И они же, вот эти выездные папаши-мамаши, и создали такую обстановку,
при которой мы, русские, делимся на тех, кто или не может выехать за
границу, или не
может вернуться домой. А заслышав родную речь, сперва летим, как
безумные, на ее
звук: "Вы русские?" И тут же, опомнившись и даже не дослушав ответа,
сломя
голову кидаемся наутек.
` ХЛЕБ НАШ НАСУЩНЫЙ
Довольно много пишут сейчас в советской прессе о хлебе. Не надо его
есть слишком много, будете толстыми. Впрочем, и мясо, говорят, чересчур
потреблять
не следует, и тоже во избежание полноты. Хотя волки, скажем, мясо едят,
а особо толстыми не бывают. Впрочем, волки едят по-дикому, не научно. А у
нас все на научную ногу крепко поста влено. И как только нехватка того или
иного продукта возникает, тут же находятся доктора соответствующих наук,
которые пишут в центральной печати большие научные статьи, что вредно кушать
то, чего нет.
С чем, понятно, трудно не согласиться.
В одной советской газете я читал об искусном поваре, который готовит
пятьсот блюд из картофеля. Это, конечно, если есть картофель (я помню, даже
в Москве и с картофелем перебои бывали). Пятьсот блюд -- это, надо прямо
сказать, немало. Я,
как ни ломал голову, больше пятнадцати придумать не сумел. А если этот
повар
такой изобретательный, что придумал пятьсот, то я могу ему предложить
пятьсот первое.
Во время войны наша семья жила некоторое время под городом Куйбышевом.
Лето сорок третьего года было еще ничего, а с осени пошло к худшему. В нашей
семье было трое рабочих, которые работали на военном заводе и получали пайки
по семьсот граммов хлеба, тетка, служащая, получала то ли пятьсот, то
ли четыреста граммов (точно не помню), и мы с бабушкой, иждивенцы, по двести
пятьдесят.
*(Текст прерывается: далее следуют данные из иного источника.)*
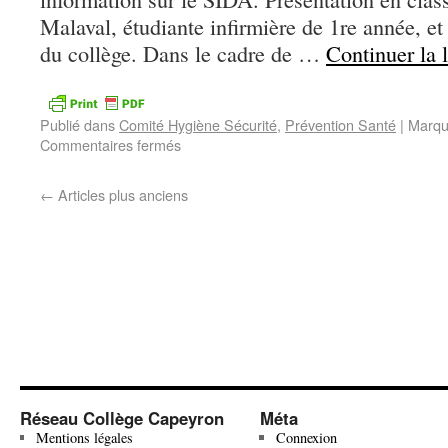
Malaval, étudiante infirmière de 1re année, 
du collège. Dans le cadre de …
Continuer la 
Publié dans
Comité Hygiène Sécurité
,
Prévention Santé
|
Marqu
Commentaires fermés
←
Articles plus anciens
Réseau Collège Capeyron
Méta
Mentions légales
Connexion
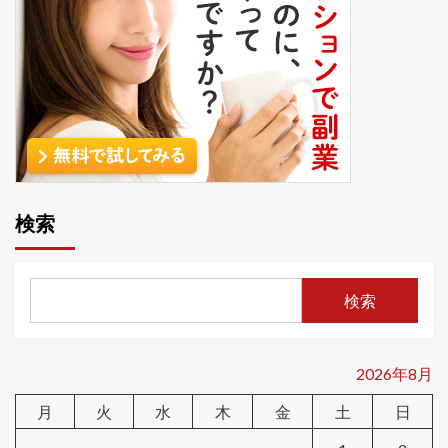
検索
検索
2026年8月
月
火
水
木
金
土
日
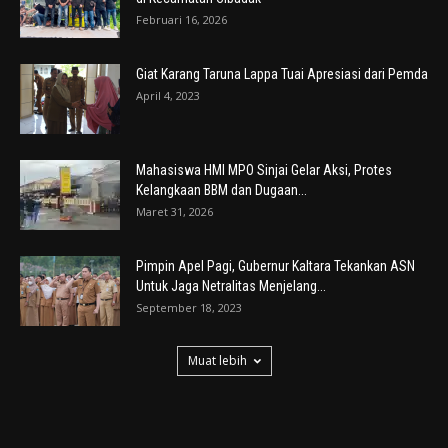
Februari 16, 2026
Giat Karang Taruna Lappa Tuai Apresiasi dari Pemda
April 4, 2023
Mahasiswa HMI MPO Sinjai Gelar Aksi, Protes
Kelangkaan BBM dan Dugaan...
Maret 31, 2026
Pimpin Apel Pagi, Gubernur Kaltara Tekankan ASN
Untuk Jaga Netralitas Menjelang...
September 18, 2023
Muat lebih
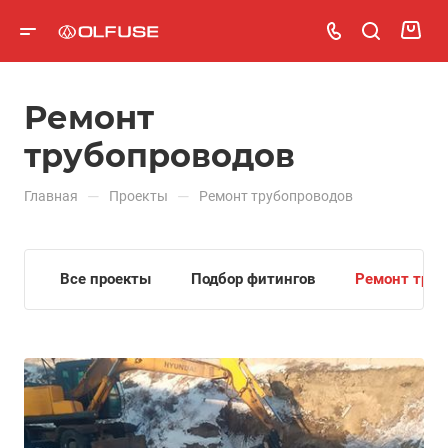
Ремонт
трубопроводов
—
—
Главная
Проекты
Ремонт трубопроводов
Все проекты
Подбор фитингов
Ремонт труб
И толстыми не были.
С нами жил еще кролик, которого мы приобрели, чтобы потом съесть, но
потом (так у нас всегда было с нашими животными) мы с ним так сжились, так
его полюбили, что убить его было просто невозможно. Так вот мы совсем не
были толстыми. И даже наоборот, изо дня в день худели более интенсивно, чем
при соблюдении самой строгой современной диеты. И кролик наш тощал вместе с
нами.
А потом, когда наступила совсем уже полная голодуха, кролик этот от нас
сбежал, видно, предпочтя быструю смерть от руки решительного человека
медленной голодной смерти вместе с такими гуманистами, как мы.
Правду сказать, пока этот кролик был с нами, мы его порядочно объедали,
а когда пропал, спекулировали его честным именем. Дело в том, что я ходил к
расположенным рядом с нами солдатам и на кухне просил картофельные очистки
"для кролика". И солдаты все удивлялись: "Что это ваш кролик так много ест?"
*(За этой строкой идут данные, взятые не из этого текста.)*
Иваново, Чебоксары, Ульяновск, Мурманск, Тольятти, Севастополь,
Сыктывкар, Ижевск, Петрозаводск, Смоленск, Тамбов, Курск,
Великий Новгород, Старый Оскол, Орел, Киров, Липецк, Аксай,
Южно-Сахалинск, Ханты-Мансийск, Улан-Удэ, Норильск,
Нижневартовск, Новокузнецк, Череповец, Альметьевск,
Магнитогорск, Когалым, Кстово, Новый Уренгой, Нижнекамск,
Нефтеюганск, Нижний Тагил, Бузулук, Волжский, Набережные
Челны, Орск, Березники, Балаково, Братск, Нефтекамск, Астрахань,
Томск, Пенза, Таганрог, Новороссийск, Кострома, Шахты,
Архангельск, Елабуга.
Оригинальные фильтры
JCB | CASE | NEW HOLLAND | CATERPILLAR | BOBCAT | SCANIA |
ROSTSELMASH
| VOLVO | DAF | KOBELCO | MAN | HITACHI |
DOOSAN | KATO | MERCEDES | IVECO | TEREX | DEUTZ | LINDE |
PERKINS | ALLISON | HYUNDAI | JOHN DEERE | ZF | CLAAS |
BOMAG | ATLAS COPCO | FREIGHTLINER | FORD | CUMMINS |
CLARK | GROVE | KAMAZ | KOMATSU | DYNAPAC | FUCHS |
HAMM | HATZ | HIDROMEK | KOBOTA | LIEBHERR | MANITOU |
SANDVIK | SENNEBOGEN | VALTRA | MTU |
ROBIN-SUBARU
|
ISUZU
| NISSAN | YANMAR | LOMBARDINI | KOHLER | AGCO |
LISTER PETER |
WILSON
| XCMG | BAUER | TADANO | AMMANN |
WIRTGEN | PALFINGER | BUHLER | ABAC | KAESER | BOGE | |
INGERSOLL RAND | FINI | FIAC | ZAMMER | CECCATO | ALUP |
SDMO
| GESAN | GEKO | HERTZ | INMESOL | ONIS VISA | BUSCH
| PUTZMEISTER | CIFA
Они не знали, что у кролика было шесть нахлебников. Если бы мы не стеснялись
и попросили картошку, солдаты вряд ли бы нам отказали, потому что у них ее
было много, чистили они ее неэкономно. Из этих толстых очистков мы пекли на
каком-то чуть ли не машинном масле блины. И они мне тогда казались безумно
вкусными. Так что искусному повару я мог бы предложить и это пятьсот первое
блюдо на всякий случай.
Но вернемся, однако, к хлебу.
Сколько читал я гневных строк в стихах и в прозе о людях, которые
забыли войну и блокаду Ленинграда и швыряют хлеб в мусоропровод буханками. Я
думаю, стихов об этом гораздо больше, чем самих подобных поступков.
Но если бы речь шла только о буханках! Печать и гневно, и лирически, и
романтически призывает народ беречь и использовать каждый кусочек, каждую
корку, каждую крошку. Уронил кусок на пол, подуй на него, поплюй, съешь.
Засох этот кусок, не по зубам, размочи в воде, съешь. А если даже и
позеленел, то ведь тоже надо помнить, что в плесени содержится пенициллин.
Прочел я как-то в "Неделе", что в каком-то районе города Киева приняты
серьезные меры. В магазинах не только развешаны рекомендации по
приготовлению блюд из черствого хлеба (сами эти рекомендации достойны
отдельной поэмы), но и сбор крошек организован.
Да что же это такое, товарищи? Ну, бережное отношение к хлебу, конечно,
необходимо, но не подбирать же всякий кусок, на который случайно ногой
наступил,
не склевывать же каждую крошку, которая под стол залетела. Не воробьи
же мы в
конце концов, не кусочники, не крохоборы! И зачем же нас столько лет
попрекать
войной и ленинградской блокадой? Уже поседели и облысели люди, которые
родились после войны и тем более после блокады.
В Советском Союзе ежедневно показывают по телевизору тружеников села,
комбайнеров и трактористов с покрытыми пылью лицами, которые ведут битву за
урожай. А я вот живу уже четвертый год на Западе и никаких особых сражений и
битв за урожай здесь на замечаю. Никаких комбайнеров и трактористов по
телевизору ни разу не видел, в газетах призывов подбирать крошки не нахожу,
а в магазинах всего полно.
А куда ж наш-то хлеб девается при таких гигантских усилиях?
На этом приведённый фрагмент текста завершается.